Homem que assassinou ex-vereador de Pimenteiras do Oeste em Vilhena é condenado a mais de 17 anos de prisão

Homem que assassinou ex-vereador de Pimenteiras do Oeste em Vilhena é condenado a mais de 17 anos de prisão
Amarrada e amordaçada, a vítima foi morta a tiros no ano passado

Amarrada e amordaçada, a vítima foi morta a tiros no ano passado
 Terça-Feira, 21 de Junho de 2022 - 08:29

Autor: Rogério Perucci

Nesta segunda-feira, 20, aconteceu no Fórum Desembargador Leal Fagundes, em Vilhena, o julgamento de Pedro L. da F., o “Pedro Magro”, de 54 anos, acusado de assassinar, em agosto de 2021, Delvi Pardim de Jesus, que tinha 67 anos. O ex-vereador estava amarrado e amordaçado quando foi morto.
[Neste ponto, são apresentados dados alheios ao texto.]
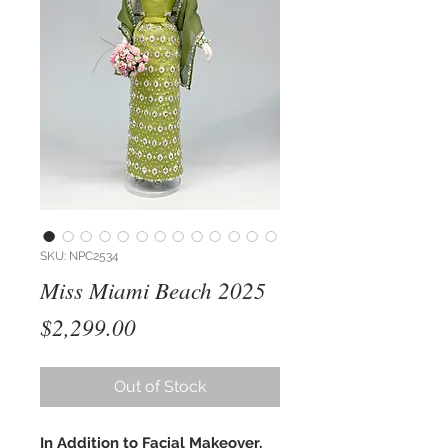
SKU: NPC2534
Miss Miami Beach 2025
Price
$2,299.00
Out of Stock
In Addition to Facial Makeover,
Foto: PC - RO / Divulgação

O crime aconteceu nas primeiras horas da manhã do dia 25 de agosto do ano passado. Dois dias após o crime, já com fortes indícios da autoria, a Polícia Civil divulgou a foto do suspeito.

Pedro Magro foi preso ainda no mês de agosto, na área rural de Comodoro, cidade de Mato Grosso a 110 km de Vilhena. Uma denúncia anônima levou ao local onde ele estava escondido. A ação da polícia de Comodoro contou com a participação de uma agente da Polícia Civil de Vilhena. A reportagem noticiou em primeira mão a prisão do suspeito do assassinato do ex-vereador.

Alguns meses depois, em novembro daquele ano, numa entrevista coletiva, o delegado Núbio Lopes de Oliveira, titular da Delegacia de Homicídios de Vilhena, anunciou o indiciamento de Pedro Magro pela morte de Delvi.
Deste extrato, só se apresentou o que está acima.